Heute, am Samstag, nach wirkliche panischem Verfolgen der Nachrichtenlage, die Erkenntnis: Das geht leider nicht, dass man sich 2025 ein René-Pollesch-Stück in der Volksbühne anguckt, als hätten wir 2003, als wäre weiter nichts und im Prinzip noch alles in Ordnung — während, erstens, Pollesch nicht mehr am Leben ist und, zweitens, die sogenannten demokratischen Parteien in einer Art „Nervenzusammenbruch der Demokratie“ (Olaf Scholz im Zeit–Podcast Alles gesagt?) der zweitgrößte Fraktion im Bundestag, der AfD, in einer Woche gleich zwei große Siege bescheren und ihr perspektivisch den Weg an die Regierung bereiten. ES GEHT NICHT. Und: Es geht offenbar doch erstaunlich gut, mit Fritz von Papen Merz als Kanzlerkandidaten und einem Bundeskanzler, der seinen Fraktionsvorsitzenden pathetische, von sich selbst ergriffene Otto-Wels-Reden schwingen lässt („Sündenfall“, „Tor zur Hölle“). Seit gestern wittert Scholz offenbar wieder die Chance, seine SPD doch noch über 12 Prozent zu bringen.

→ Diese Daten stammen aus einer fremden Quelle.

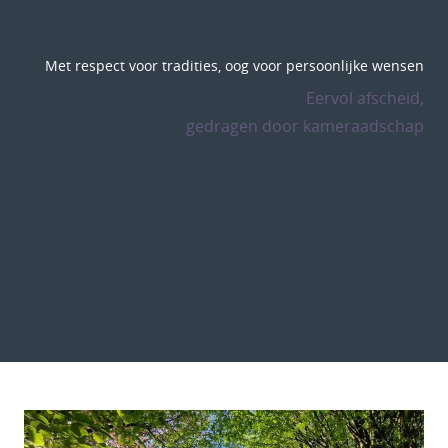
Met respect voor tradities, oog voor persoonlijke wensen
Eervol afscheid,
gedragen door kameraadschap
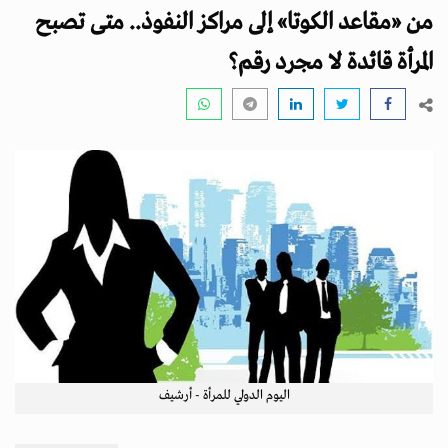
i
من «مقاعد الكوتا» إلى مراكز النفوذ.. متى تصبح
g
a
المرأة قائدة لا مجرد رقم؟
t
i
o
n
اليوم الدولي للمرأة - أرشيف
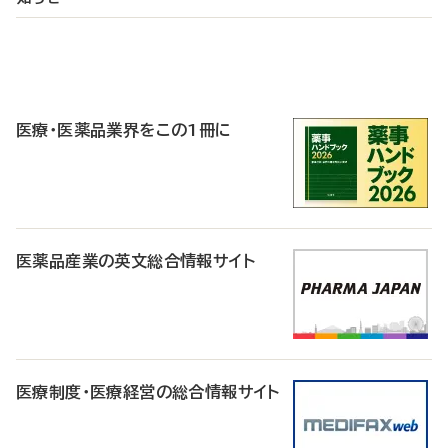
P
R
医療・医薬品業界をこの1冊に
医薬品産業の英文総合情報サイト
医療制度・医療経営の総合情報サイト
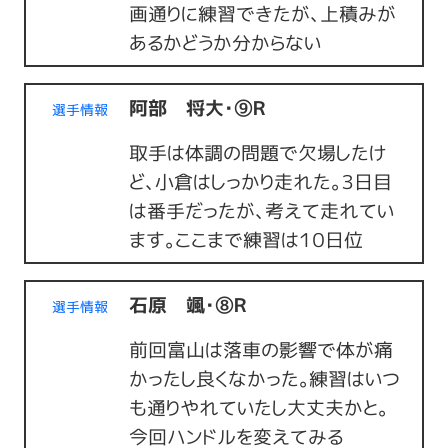
画通りに練習できたが、上積みが
あるかどうか分からない
阿部 将大・⑨Ｒ
選手情報
取手は体調の問題で欠場したけ
ど、小倉はしっかり走れた。３日目
は番手だったが、考えて走れてい
ます。ここまで練習は１０日位
石原 颯・⑧Ｒ
選手情報
前回富山は落車の影響で体が痛
かったし良くなかった。練習はいつ
も通りやれていたし大丈夫かと。
今回ハンドルを変えてみる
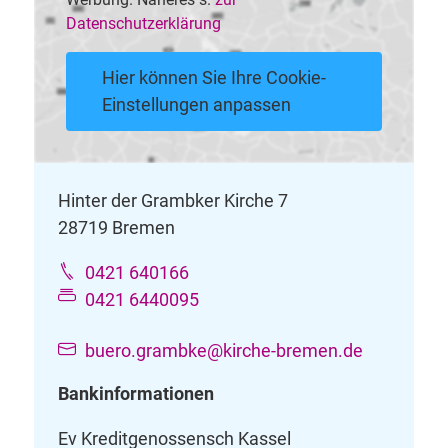
Datenschutzerklärung
Hier können Sie Ihre Cookie-
Einstellungen anpassen
Hinter der Grambker Kirche 7
28719 Bremen
0421 640166
0421 6440095
buero.grambke@kirche-bremen.de
Bankinformationen
Ev Kreditgenossensch Kassel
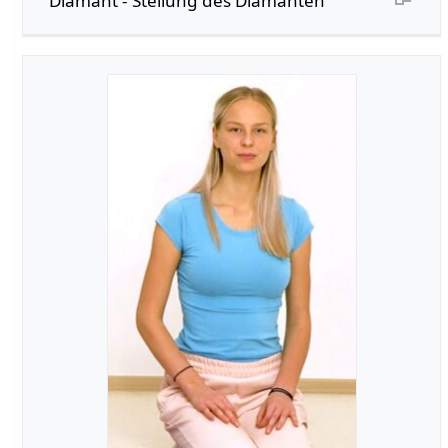
Diamant - Stellung des Diamanten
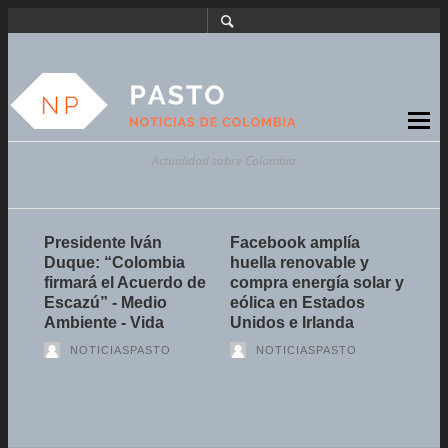
Actualidad sobre Colombia
na
Presidente Iván
Facebook amplía
Méxi
el
Duque: “Colombia
huella renovable y
la 
firmará el Acuerdo de
compra energía solar y
inc
Escazú” - Medio
eólica en Estados
com
Ambiente - Vida
Unidos e Irlanda
Lati
NOTICIASPASTO
NOTICIASPASTO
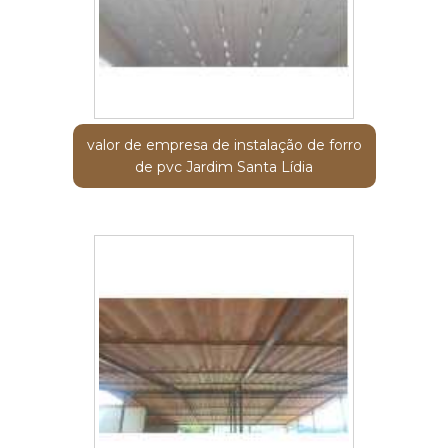
valor de empresa de instalação de forro
de pvc Jardim Santa Lídia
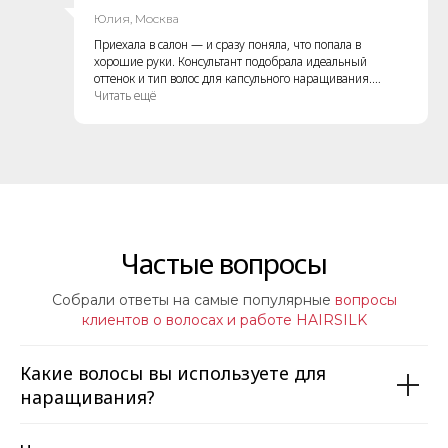
Юлия, Москва
Приехала в салон — и сразу поняла, что попала в
хорошие руки. Консультант подобрала идеальный
оттенок и тип волос для капсульного наращивания.
Волосы отличного качества — густые, живые, легко
Читать ещё
укладываются. После наращивания выгляжу как модель
с обложки! Благодарю команду за профессионализм и
душевное отношение
Частые вопросы
Собрали ответы на самые популярные
вопросы
клиентов о волосах и работе HAIRSILK
Какие волосы вы используете для
наращивания?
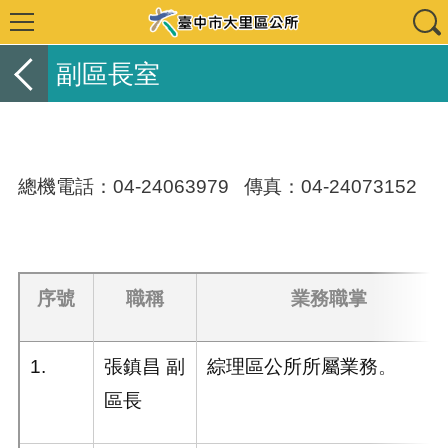
副區長室
總機電話：04-24063979 傳真：04-24073152
序號
職稱
業務職掌
1.
張鎮昌 副
綜理區公所所屬業務。
區長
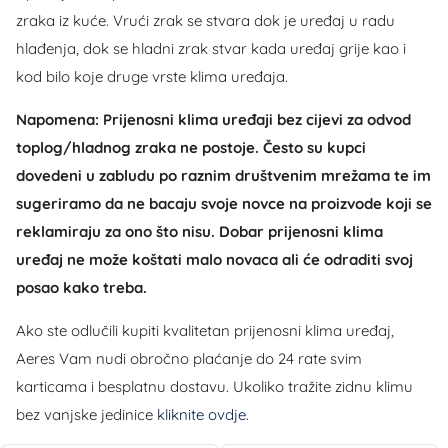
zraka iz kuće. Vrući zrak se stvara dok je uređaj u radu
hlađenja, dok se hladni zrak stvar kada uređaj grije kao i
kod bilo koje druge vrste klima uređaja.
Napomena: Prijenosni klima uređaji bez cijevi za odvod
toplog/hladnog zraka ne postoje. Često su kupci
dovedeni u zabludu po raznim društvenim mrežama te im
sugeriramo da ne bacaju svoje novce na proizvode koji se
reklamiraju za ono što nisu. Dobar prijenosni klima
uređaj ne može koštati malo novaca ali će odraditi svoj
posao kako treba.
Ako ste odlučili kupiti kvalitetan prijenosni klima uređaj,
Aeres Vam nudi obročno plaćanje do 24 rate svim
karticama i besplatnu dostavu. Ukoliko tražite zidnu klimu
bez vanjske jedinice
kliknite ovdje.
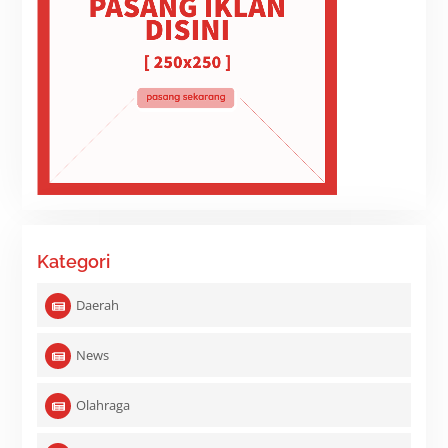
Kategori
Daerah
News
Olahraga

Natürlich ist Merz kein von Papen, sorry, sorry, und es ist auch fahrlässig und falsch und langweilig dazu (siehe Florian Illies auf Zeit Online), in diesen nicht nur eventuell, sondern sehr konkret gefährlichen Zeiten immer wieder mit 1933-Vergleichen zu kommen. Wir brauchen diesen zutiefst mittelmäßigen, natürlich auch zu alten Unions-Kandidaten noch als Kanzler, das wissen sie in Berlin, das wissen sie auch in der SPD. Und natürlich — lasst uns das so aussprechen, damit sich diese Gefahr vielleicht durch Zauberhand selbst bannt — wird sich Friedrich Merz nicht mit den Stimmen der AfD zum Kanzler wählen lassen, das kann nicht sein, weil es nicht sein darf und weil dem Kandidaten das Talent zur wahrhaft historischen Tragödie dann bitte doch fehlt (selbst Rolf Otto Wels Mützenich glaubt das nicht).
Aber unsere Demokraten sollten jetzt — vielleicht kann man es so sagen — damit aufhören, bis zum 23. Februar weiteren unverzeihlichen Unfug zu veranstalten. Bitte: nicht versuchen, die AfD kleinzukriegen, das geht schief. Bitte: nicht versuchen, dem Volk aufs Maul zu schauen (Martin Luther) und es der angeblichen Mehrheit der Bevölkerung recht machen zu wollen — das kann noch bis nach der Wahl warten. Einfach: stillhalten, bitte, und versuchen, den Nationalsozialisten im Bundestag keine weiteren Sternstunden zu bereiten, das wäre schon gut — einfach nichts tun, das AfD-Abgeordnete im Bundestag dazu bringt, erst eine ganze aufgeheizte Debatte lang demonstrativ gelangweilt und superzynisch in die Handys zu gucken und dann laut zu lachen, zu feixen, zu applaudieren und sich schulterklopfend in den Armen zu liegen. Danke.
Und im Deutschlandfunk läuft, ein stiller Samstag im Februar, das Vorspiel der Traviata.